Robert C. Cannon, Padraig Gleeson, Sharon Crook, Gautham Ganapathy, Boris Marin, Eugenio Piasini, R. Angus Silver

Abstract

Computational models are increasingly important for studying complex neurophysiological systems. As scientific tools, it is essential that such models can be reproduced and critically evaluated by a range of scientists. However, published models are currently implemented using a diverse set of modeling approaches, simulation tools, and computer languages making them inaccessible and difficult to reproduce. Models also typically contain concepts that are tightly linked to domain-specific simulators, or depend on knowledge that is described exclusively in text-based documentation. To address these issues we have developed a compact, hierarchical, XML-based language called LEMS (Low Entropy Model Specification), that can define the structure and dynamics of a wide range of biological models in a fully machine readable format.
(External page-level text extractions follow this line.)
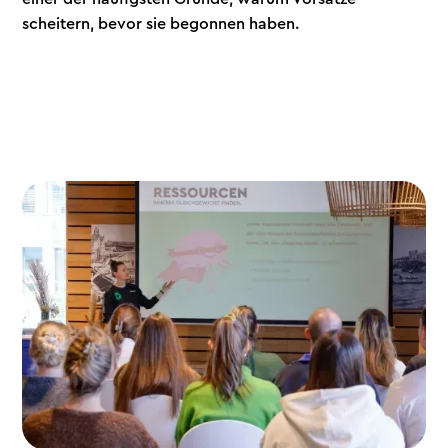
scheitern, bevor sie begonnen haben.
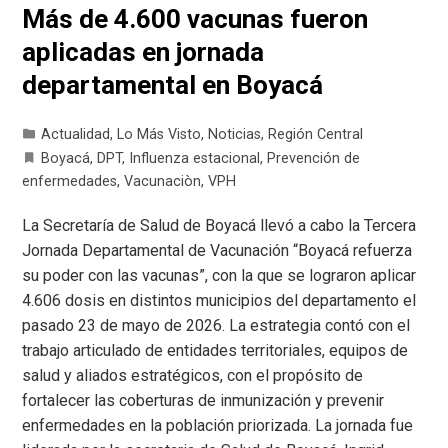
Más de 4.600 vacunas fueron
aplicadas en jornada
departamental en Boyacá
Actualidad
,
Lo Más Visto
,
Noticias
,
Región Central
Boyacá
,
DPT
,
Influenza estacional
,
Prevención de
enfermedades
,
Vacunaciòn
,
VPH
La Secretaría de Salud de Boyacá llevó a cabo la Tercera
Jornada Departamental de Vacunación “Boyacá refuerza
su poder con las vacunas”, con la que se lograron aplicar
4.606 dosis en distintos municipios del departamento el
pasado 23 de mayo de 2026. La estrategia contó con el
trabajo articulado de entidades territoriales, equipos de
salud y aliados estratégicos, con el propósito de
fortalecer las coberturas de inmunización y prevenir
enfermedades en la población priorizada. La jornada fue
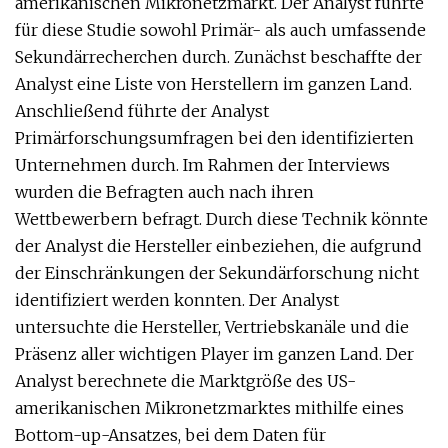
amerikanischen Mikronetzmarkt. Der Analyst führte
für diese Studie sowohl Primär- als auch umfassende
Sekundärrecherchen durch. Zunächst beschaffte der
Analyst eine Liste von Herstellern im ganzen Land.
Anschließend führte der Analyst
Primärforschungsumfragen bei den identifizierten
Unternehmen durch. Im Rahmen der Interviews
wurden die Befragten auch nach ihren
Wettbewerbern befragt. Durch diese Technik könnte
der Analyst die Hersteller einbeziehen, die aufgrund
der Einschränkungen der Sekundärforschung nicht
identifiziert werden konnten. Der Analyst
untersuchte die Hersteller, Vertriebskanäle und die
Präsenz aller wichtigen Player im ganzen Land. Der
Analyst berechnete die Marktgröße des US-
amerikanischen Mikronetzmarktes mithilfe eines
Bottom-up-Ansatzes, bei dem Daten für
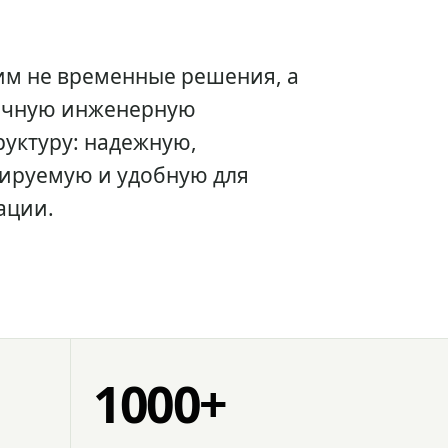
им не временные решения, а
очную инженерную
уктуру: надежную,
ируемую и удобную для
ации.
1000+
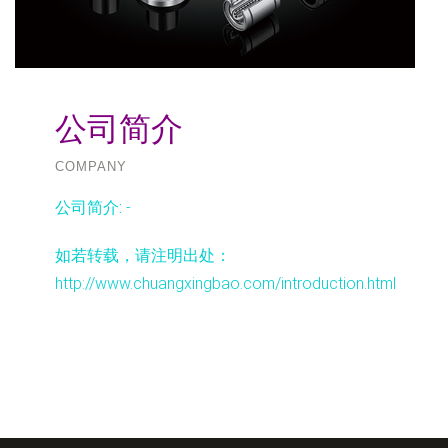
公司简介
COMPANY
公司简介:
-
如若转载，请注明出处：
http://www.chuangxingbao.com/introduction.html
We describe how LEMS underpins the latest version of NeuroML and show that this framework can define models of ion channels, synapses, neurons and networks. Unit handling, often a source of error when reusing models, is built into the core of the language by specifying physical quantities in models in terms of the base dimensions. We show how LEMS, together with the open source Java and Python based libraries we have developed, facilitates the generation of scripts for multiple neuronal simulators and provides a route for simulator free code generation. We establish that LEMS can be used to define models from systems biology and map them to neuroscience-domain specific simulators, enabling models to be shared between these traditionally separate disciplines. LEMS and NeuroML 2 provide a new, comprehensive framework for defining computational models of neuronal and other biological systems in a machine readable format, making them more reproducible and increasing the transparency and accessibility of their underlying structure and properties.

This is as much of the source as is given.